(Recorded data)
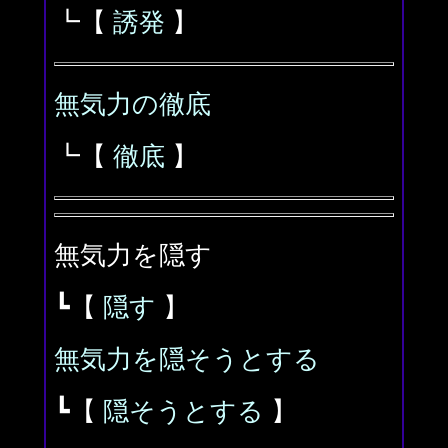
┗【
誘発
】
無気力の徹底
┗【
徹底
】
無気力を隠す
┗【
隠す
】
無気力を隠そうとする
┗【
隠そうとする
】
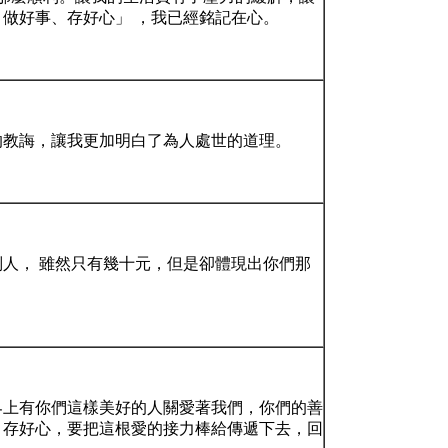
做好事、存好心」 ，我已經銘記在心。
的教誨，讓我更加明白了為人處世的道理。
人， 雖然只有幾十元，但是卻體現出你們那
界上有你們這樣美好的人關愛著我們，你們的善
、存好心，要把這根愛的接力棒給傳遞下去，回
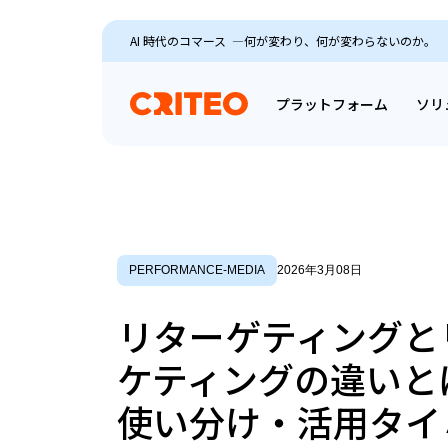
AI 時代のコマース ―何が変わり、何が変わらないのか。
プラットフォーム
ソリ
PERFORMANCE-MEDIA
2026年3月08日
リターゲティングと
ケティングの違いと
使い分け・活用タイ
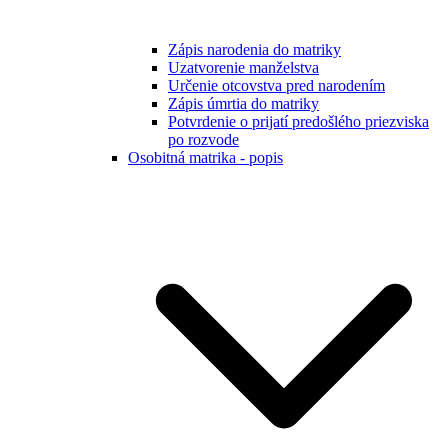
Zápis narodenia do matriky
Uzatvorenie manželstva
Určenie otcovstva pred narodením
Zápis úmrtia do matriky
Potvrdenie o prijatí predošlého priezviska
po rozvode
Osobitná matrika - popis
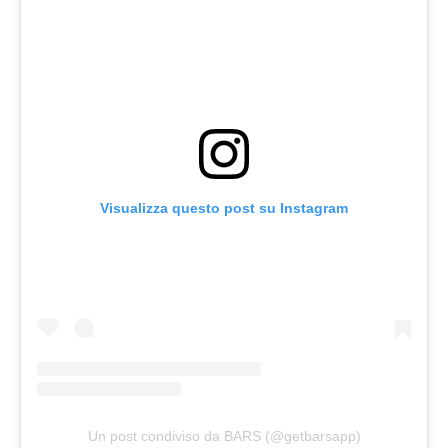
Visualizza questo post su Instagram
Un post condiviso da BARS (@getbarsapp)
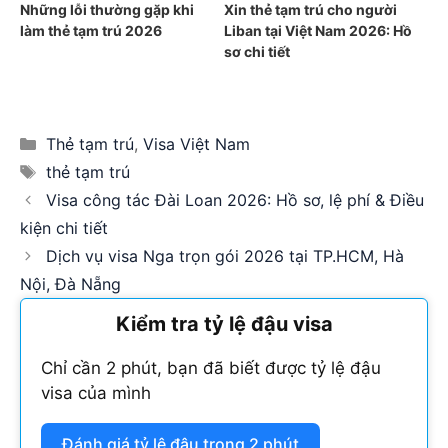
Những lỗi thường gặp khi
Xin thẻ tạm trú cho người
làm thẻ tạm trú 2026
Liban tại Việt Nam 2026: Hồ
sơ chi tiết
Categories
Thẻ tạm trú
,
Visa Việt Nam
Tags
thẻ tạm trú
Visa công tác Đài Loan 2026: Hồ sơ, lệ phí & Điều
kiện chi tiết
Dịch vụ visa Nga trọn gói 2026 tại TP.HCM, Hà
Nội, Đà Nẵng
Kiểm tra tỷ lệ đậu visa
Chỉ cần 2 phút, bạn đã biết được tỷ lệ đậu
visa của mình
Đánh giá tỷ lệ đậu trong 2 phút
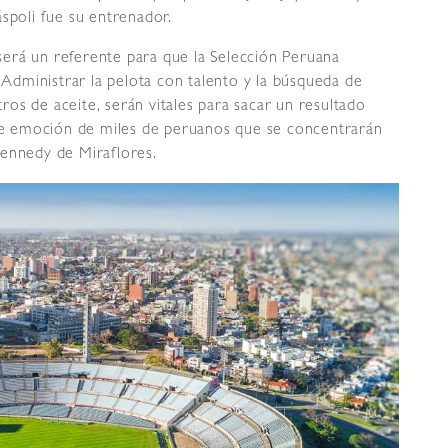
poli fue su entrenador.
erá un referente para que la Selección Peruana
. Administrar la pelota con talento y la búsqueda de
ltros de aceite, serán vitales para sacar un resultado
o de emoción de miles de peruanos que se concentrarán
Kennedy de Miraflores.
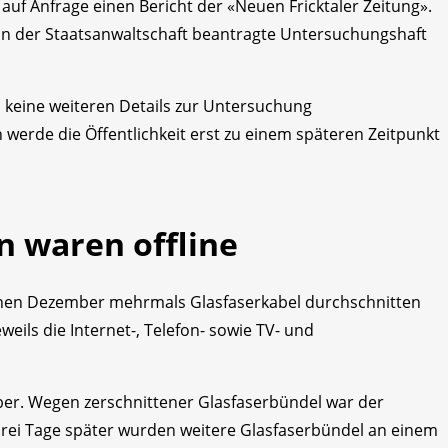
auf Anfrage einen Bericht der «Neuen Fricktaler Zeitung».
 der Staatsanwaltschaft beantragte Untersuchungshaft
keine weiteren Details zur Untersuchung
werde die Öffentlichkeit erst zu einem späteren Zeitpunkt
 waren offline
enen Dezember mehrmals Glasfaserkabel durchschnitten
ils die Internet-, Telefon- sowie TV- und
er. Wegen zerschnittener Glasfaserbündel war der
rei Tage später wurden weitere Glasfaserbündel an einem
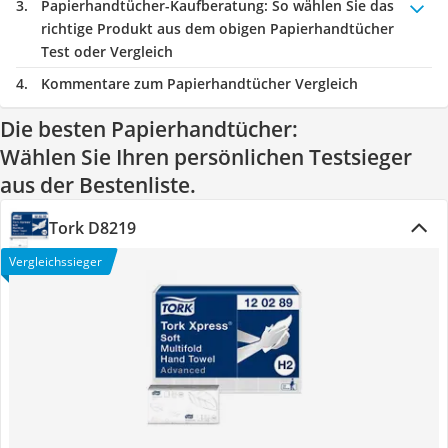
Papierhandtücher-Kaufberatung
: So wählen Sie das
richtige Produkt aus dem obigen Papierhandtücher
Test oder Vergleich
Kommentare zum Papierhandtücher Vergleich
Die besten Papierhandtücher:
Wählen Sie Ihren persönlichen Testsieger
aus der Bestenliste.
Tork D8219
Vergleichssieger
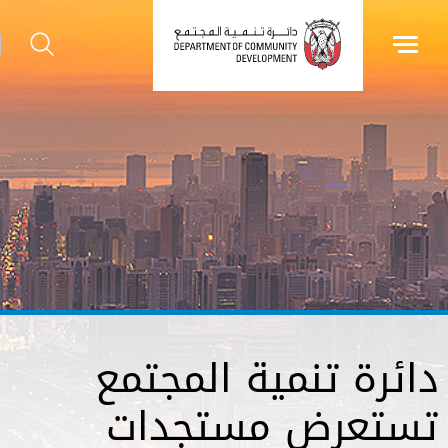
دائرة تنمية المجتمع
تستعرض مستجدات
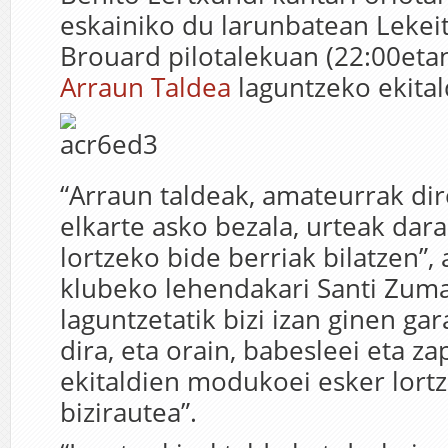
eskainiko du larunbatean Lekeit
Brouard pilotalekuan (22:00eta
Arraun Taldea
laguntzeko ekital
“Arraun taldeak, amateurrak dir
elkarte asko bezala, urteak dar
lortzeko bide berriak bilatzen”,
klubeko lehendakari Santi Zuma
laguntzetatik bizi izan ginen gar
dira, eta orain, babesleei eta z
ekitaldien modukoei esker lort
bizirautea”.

Exercise instructions ▸
Go through the records above and return each line in which the word "einem" occurs.

Response to the task ▸
werde die Öffentlichkeit erst zu einem späteren Zeitpunkt
rei Tage später wurden weitere Glasfaserbündel an einem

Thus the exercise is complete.